His luck ran out.
An MTA worker was fired after abusing paid sick leave over several years to spend extended weekends gambling at a casino in Atlantic City, according to a report from the office of Inspector General Carolyn Pokorny.
The now-former employee — a traffic checker for New York City Transit not identified by name in the documents — crapped out after running the scam at least between March 2018 and February 2020, pocketing some 75 hours in sick pay equivalent to $1,380, according to the report, to be released later Monday.
The grifter, who was hired by NYCT in 2007, first applied for and was granted paid sick time under the Family Medical Leave Act in 2017, citing a “serious health condition” not specified in the documents.
Between Jan. 2018 and March 2020, the worker took approximately 70 days of leave under the act — but on at least a dozen occasions, he actually spent the time playing the slots at Atlantic City’s Tropicana Resort and Casino, according to the probe.
Investigators reviewed hotel records from the Tropicana, as well as activity on the worker’s “gold player card,” that showed he stayed overnight at the casino roughly once a month and tried to beat the one-armed bandit.
On at least 12 occasions, the worker used the FMLA to start his weekend getaways a day early or end them a day late, investigators found.
All told for those dates, the worker cashed in for approximately 75 hours under the FMLA, to the tune of about $1,380, according to the audit.
Under questioning by investigators from the inspector general’s office, the worker at first insisted that he only went to the Tropicana on his scheduled days off, the report states.
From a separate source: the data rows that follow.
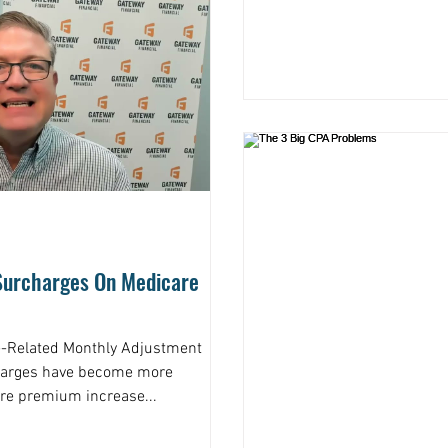
 Surcharges On Medicare
-Related Monthly Adjustment
harges have become more
re premium increase...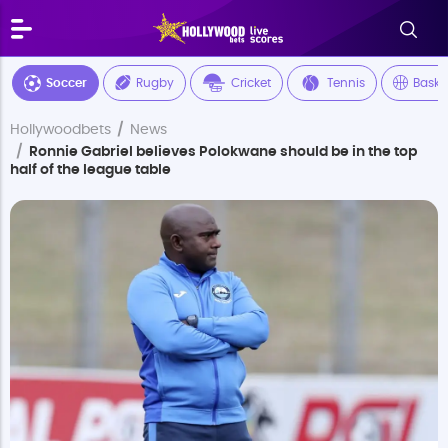
Soccer
Rugby
Cricket
Tennis
Baske
Hollywoodbets
News
Ronnie Gabriel believes Polokwane should be in the top
half of the league table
Confronted with evidence that he was, on multiple occasions, in Atlantic City beyond his weekend, the worker then admitted to sometimes staying late when experiencing side effects from his medication so serious that they prevented him from traveling, the report continues.
In a November letter to the MTA, the OIG recommended that the worker face penalties up to termination.
He was brought up on disciplinary charges and his firing was approved that same month.
The traffic checker requested and was granted an arbitration hearing, but the ruling was affirmed earlier this month.
“This employee didn’t just gamble in a casino while calling out sick. He gambled with his job,” said MTA spokesman Shams Tarek. “This was a clear violation of the public trust, which is why when we learned about it we acted quickly and he was terminated through our grievance and arbitration process.”
The inspector general’s office in recent years has made a point of cracking down on overtime abuse — a pattern that has included at least one other MTA employee heading to Atlantic City on company time.